Exercise input:
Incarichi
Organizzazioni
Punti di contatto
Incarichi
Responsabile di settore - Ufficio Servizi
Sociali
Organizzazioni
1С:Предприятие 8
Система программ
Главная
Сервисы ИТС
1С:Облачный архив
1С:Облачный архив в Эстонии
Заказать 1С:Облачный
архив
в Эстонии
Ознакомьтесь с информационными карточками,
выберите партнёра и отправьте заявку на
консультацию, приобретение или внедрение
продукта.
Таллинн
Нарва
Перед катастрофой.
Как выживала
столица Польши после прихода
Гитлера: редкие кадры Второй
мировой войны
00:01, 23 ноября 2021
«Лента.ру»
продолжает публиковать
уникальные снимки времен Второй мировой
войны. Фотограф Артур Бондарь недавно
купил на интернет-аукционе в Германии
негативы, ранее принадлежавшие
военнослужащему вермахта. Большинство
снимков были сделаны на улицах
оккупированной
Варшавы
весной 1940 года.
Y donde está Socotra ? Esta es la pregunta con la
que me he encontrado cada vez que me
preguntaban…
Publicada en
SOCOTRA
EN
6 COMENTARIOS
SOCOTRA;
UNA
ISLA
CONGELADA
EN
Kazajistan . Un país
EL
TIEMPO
---
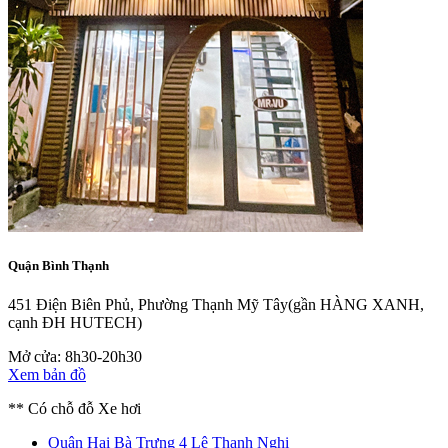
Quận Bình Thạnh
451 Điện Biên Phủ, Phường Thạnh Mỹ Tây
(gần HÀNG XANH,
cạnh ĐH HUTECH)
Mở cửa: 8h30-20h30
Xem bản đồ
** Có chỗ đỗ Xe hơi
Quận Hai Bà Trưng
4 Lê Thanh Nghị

Work item: Whenever a line of the data above includes the word "Thạnh", copy that line.

Task response:
Quận Bình Thạnh
451 Điện Biên Phủ, Phường Thạnh Mỹ Tây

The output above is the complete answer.